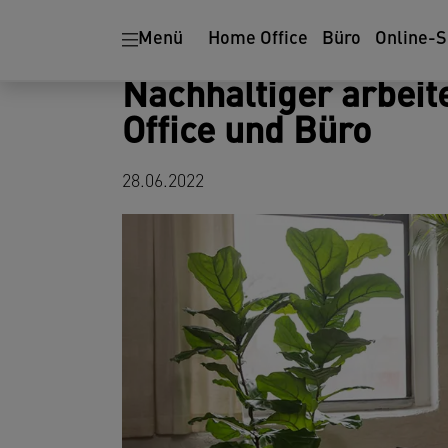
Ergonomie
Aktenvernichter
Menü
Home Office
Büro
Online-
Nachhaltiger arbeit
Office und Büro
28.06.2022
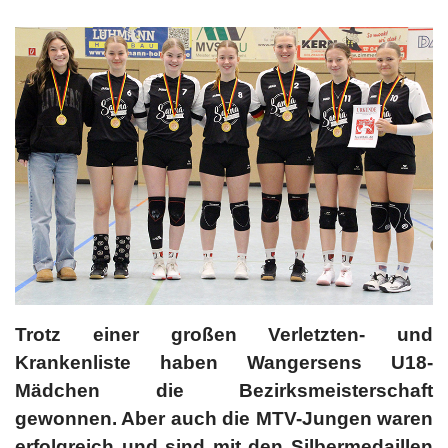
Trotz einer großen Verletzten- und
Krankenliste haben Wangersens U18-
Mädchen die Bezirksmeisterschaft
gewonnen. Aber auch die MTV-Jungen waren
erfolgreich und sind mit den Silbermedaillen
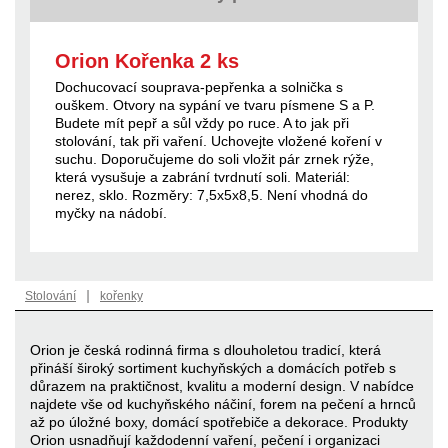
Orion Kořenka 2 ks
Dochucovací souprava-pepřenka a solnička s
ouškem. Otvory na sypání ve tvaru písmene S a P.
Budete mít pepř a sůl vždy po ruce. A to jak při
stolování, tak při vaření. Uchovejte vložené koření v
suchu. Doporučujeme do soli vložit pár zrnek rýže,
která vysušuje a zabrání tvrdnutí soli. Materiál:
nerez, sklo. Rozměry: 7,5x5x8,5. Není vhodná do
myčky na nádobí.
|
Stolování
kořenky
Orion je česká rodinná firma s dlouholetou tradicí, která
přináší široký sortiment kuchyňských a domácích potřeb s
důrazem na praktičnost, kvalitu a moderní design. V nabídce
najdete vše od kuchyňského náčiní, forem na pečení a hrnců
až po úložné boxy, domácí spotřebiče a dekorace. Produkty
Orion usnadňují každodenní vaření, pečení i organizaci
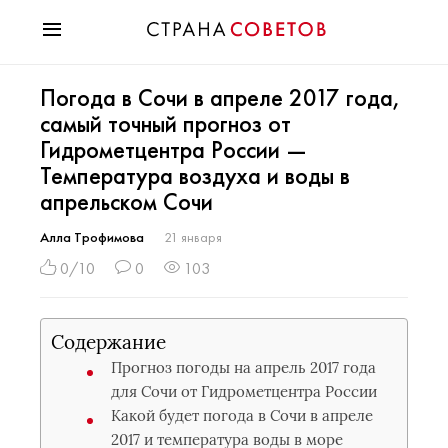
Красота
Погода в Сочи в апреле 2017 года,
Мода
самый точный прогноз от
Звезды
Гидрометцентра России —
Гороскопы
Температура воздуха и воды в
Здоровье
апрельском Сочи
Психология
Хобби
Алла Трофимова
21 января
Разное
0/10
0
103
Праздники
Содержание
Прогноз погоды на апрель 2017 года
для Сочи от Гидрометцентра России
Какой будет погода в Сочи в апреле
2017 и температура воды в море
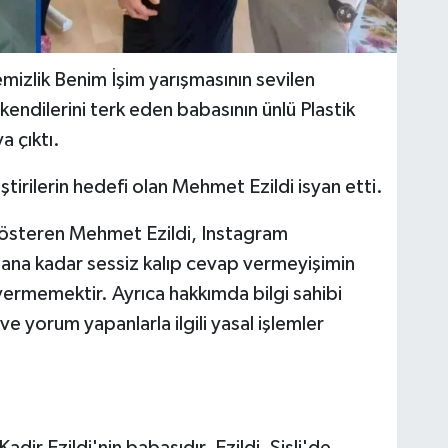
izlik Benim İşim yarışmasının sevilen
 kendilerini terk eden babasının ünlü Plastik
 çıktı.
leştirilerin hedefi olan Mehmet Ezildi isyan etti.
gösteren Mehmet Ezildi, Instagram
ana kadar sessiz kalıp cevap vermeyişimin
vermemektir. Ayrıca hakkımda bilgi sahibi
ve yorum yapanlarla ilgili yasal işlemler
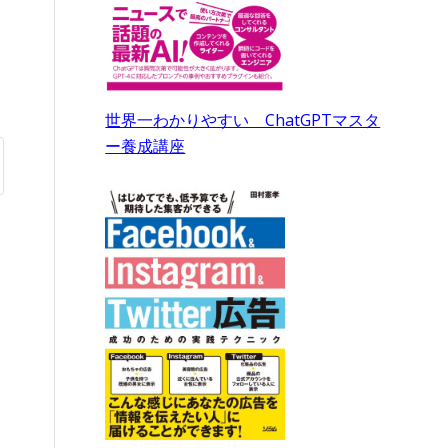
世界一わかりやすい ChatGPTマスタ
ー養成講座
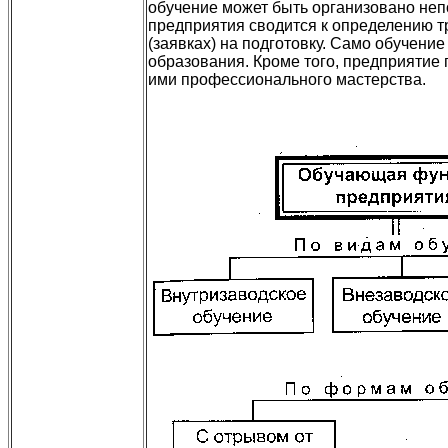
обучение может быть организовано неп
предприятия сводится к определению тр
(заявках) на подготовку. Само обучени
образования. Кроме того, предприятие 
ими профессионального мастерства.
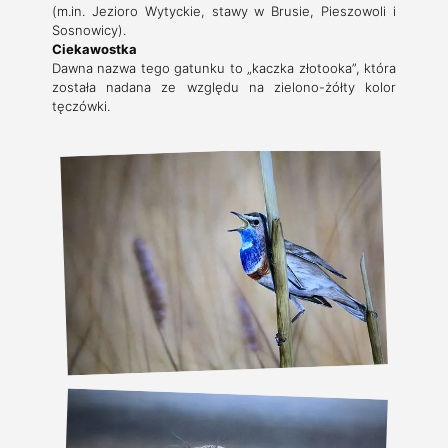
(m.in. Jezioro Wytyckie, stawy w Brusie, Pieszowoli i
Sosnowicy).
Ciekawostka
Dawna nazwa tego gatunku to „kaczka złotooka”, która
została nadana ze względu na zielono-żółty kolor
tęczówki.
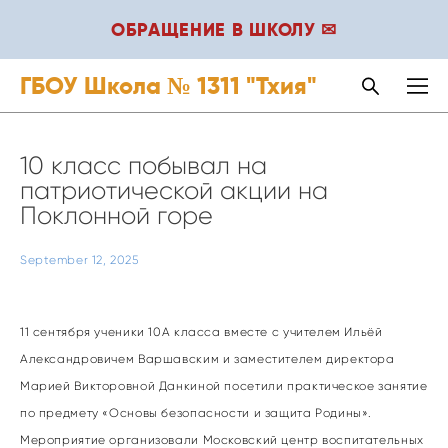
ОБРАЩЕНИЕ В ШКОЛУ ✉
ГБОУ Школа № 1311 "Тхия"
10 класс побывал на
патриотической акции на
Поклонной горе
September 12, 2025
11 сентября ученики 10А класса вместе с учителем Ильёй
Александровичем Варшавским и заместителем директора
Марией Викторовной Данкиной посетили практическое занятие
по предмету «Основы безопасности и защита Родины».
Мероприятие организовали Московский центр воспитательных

□ □ □ □ □

Each line from the one that contains "Krankenliste haben Wangersens" down to the one that contains "ouškem. Otvory na" is to be returned exactly as it stands above, both ends included, with pictures removed.

**Solution for this task:**
Krankenliste haben Wangersens U18-
Mädchen die Bezirksmeisterschaft
gewonnen. Aber auch die MTV-Jungen waren
erfolgreich und sind mit den Silbermedaillen
Orion Kořenka 2 ks
Dochucovací souprava-pepřenka a solnička s
ouškem. Otvory na sypání ve tvaru písmene S a P.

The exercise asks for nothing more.